Kentucky Gov. Matt Bevin marked the arrival of Spring by signing a new “religious freedom” law that allows student groups at public universities and high schools to turn away LGBT students, ostensibly in the interest of permitting “students to voluntarily express religious or political viewpoints.”
Kentucky’s new law is just the latest salvo in a growing trend that uses weaponized “religious freedom” legislation to target specific state functions or agencies, effectively gutting existing LGBT protections in those areas. South Dakota led the way, followed by Alabama, and Texas’ SB 156.
The avalanche of anti-LGBT legislation already passing necessitates a sobering reminder: It’s only March.
“Several state legislatures have filed religious refusal laws this year, claiming that their goal is to curb ‘government discrimination’ against religious people or organizations,” said Ashe McGovern, the associate director of Columbia Law School’s Public Rights/Private Conscience Project at the Center for Gender and Sexuality Law. “This signals a rethinking of strategies [about how to pass anti-LGBT laws] and an acknowledgement that ‘government discrimination’ against religious organizations or people is a more resonant framework than one that outright condemns LGBTQ people.”
Like most of the so-called “religious freedom” legislation we’re seeing lately, the Kentucky law makes no explicit mention of LGBT people, nor does it include the words “sexual orientation” or “gender identity.” Instead, in what critics see as an effort to shield such laws from legal scrutiny, the law positions itself as “viewpoint-neutral,” suggesting that “no recognized religious or political student organization is discriminated against in the ordering of its internal affairs.”

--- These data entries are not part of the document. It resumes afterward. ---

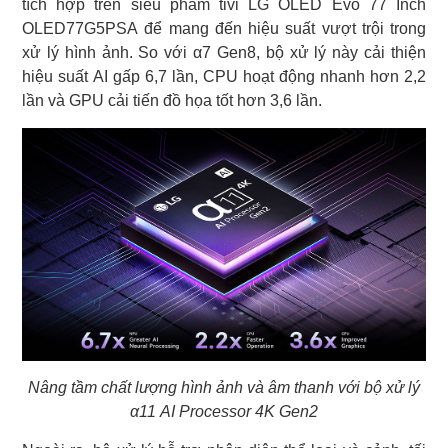
tích hợp trên siêu phẩm tivi LG OLED Evo 77 Inch
OLED77G5PSA để mang đến hiệu suất vượt trội trong
xử lý hình ảnh. So với α7 Gen8, bộ xử lý này cải thiện
hiệu suất AI gấp 6,7 lần, CPU hoạt động nhanh hơn 2,2
lần và GPU cải tiến đồ họa tốt hơn 3,6 lần.
Nâng tầm chất lượng hình ảnh và âm thanh với bộ xử lý
α11 AI Processor 4K Gen2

While that language sounds innocuous, it doesn’t take a legal scholar to understand how that vague requirement could be used to defend exclusionary membership policies that, for instance, require anyone interested to sign a “statement of faith” that denies the validity of LGBT identities. That’s all well and good for a religious group, but when that group is receiving funding or resources directly from a public school (funded by taxpayer dollars), the burden to serve “all comers” is much more substantial.